Le projet sioniste a eu une dimension « de gauche », les kibboutz... Les premiers dirigeants d’Israël, Ben Gourion, comme Golda Meir, citée plus haut, étaient travaillistes. De même de nombreux colons français en Algérie étaient des expulsés des révolutions de 1848 ou de la Commune de Paris. Mais l’histoire l’a montré : on ne peut pas être colon de gauche. C’est un oxymore. L’extrême droite d’Israël est celle qui exprime le mieux son futur : crimes, victimes, drames, échec.  

Le droit au retour pour tous

Il y avait 300 000 colons français en Algérie en 1860 quand il y avait 13000 juifs (le Yichouv) en Palestine. Un siècle plus tard en 1962 une France de 50 millions d’habitants a été capable d’accueillir 1 million de colons, les « pieds noirs », retour d’Algérie. L’état d’Israël n’a pas un siècle.
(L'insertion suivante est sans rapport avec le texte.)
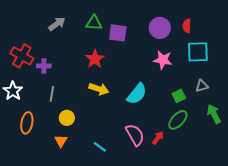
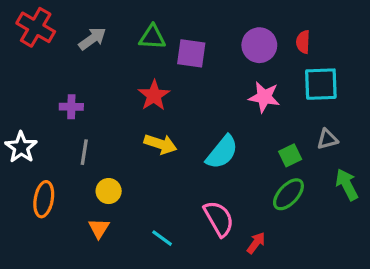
red cross: (22, 56) -> (36, 27), moved
red arrow: (158, 138) -> (256, 243), moved

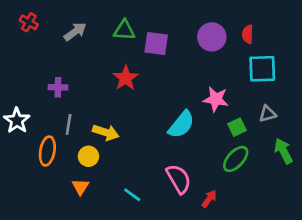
red cross: (36, 27) -> (29, 22), size x0.6
pink star: (264, 97) -> (216, 99), moved
yellow arrow: (160, 144) -> (106, 132), moved
orange ellipse: (44, 199) -> (47, 151), moved

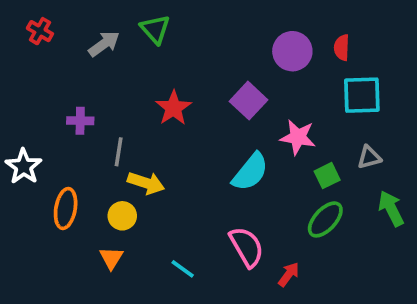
green triangle: (124, 30) -> (155, 29), moved, turned 45
purple square: (156, 44) -> (248, 101), moved, turned 35
gray line: (69, 124) -> (119, 152), moved

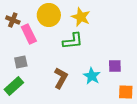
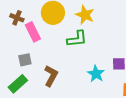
brown L-shape: (61, 78) -> (51, 76), moved

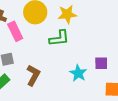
yellow star: (85, 15) -> (67, 14), turned -30

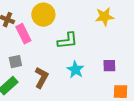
yellow star: (67, 14) -> (104, 17), moved
cyan star: (78, 73) -> (75, 70), moved

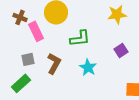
purple square: (109, 66) -> (121, 50), moved, turned -32
brown L-shape: (41, 78) -> (54, 63), moved

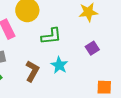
brown L-shape: (54, 63) -> (32, 71), moved

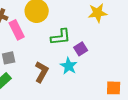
purple square: (92, 48) -> (81, 49), moved

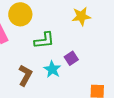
purple square: (81, 49) -> (71, 58), moved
Une communauté internationale de 8 milliards d’humain ne rencontrerait aucune difficulté sérieuse à accueillir 7 millions de colons israéliens. C’est le droit au retour pour ces derniers comme pour les 7,5 millions de Palestiniens réfugiés hors de Palestine qui pourraient ainsi retrouver leurs terres et leurs habitations, et enfin rejoindre les 7,5 millions de Palestiniens encore en Palestine (3,5 en Cisjordanie, 2,3 à Gaza, 1,7 en Israël).

Bien sur l’histoire s’est poursuivie, 7 millions de colons israéliens constituent une réalité massive. De même qu’il faut prendre soin d’un enfant même s’il est la conséquence d’un viol, il faut prendre en compte les besoins et les souhaits de ces 7 millions de personnes que l’histoire a placé dans une situation impossible. Si la communauté arabe, et les Palestiniens plus précisément, le souhaitent, des solutions comme un état multinational ou deux états coexistant seront peut-être des solutions moins traumatisantes pour tous.  Quoiqu’il en soit, ce devrait être leur décision. En occident notre rôle est de combattre l’antisémitisme à l’égard des juifs présents, de soutenir les droits des Palestiniens et pour cela souhaiter « Bienvenue aux israéliens en France ».

[1] Jean Pierre Filiu « Comment la Palestine fut perdue et pourquoi Israël n’a pas gagné », Le Seuil 2024.

[2] Yoav Gallant, ministre israélien de la Défense, membre du « cabinet de sécurité ».

[3] « Plus d’électricité, plus de nourriture, plus d’eau, plus de gaz, » Yoav Gallant le 9 Octobre 2023.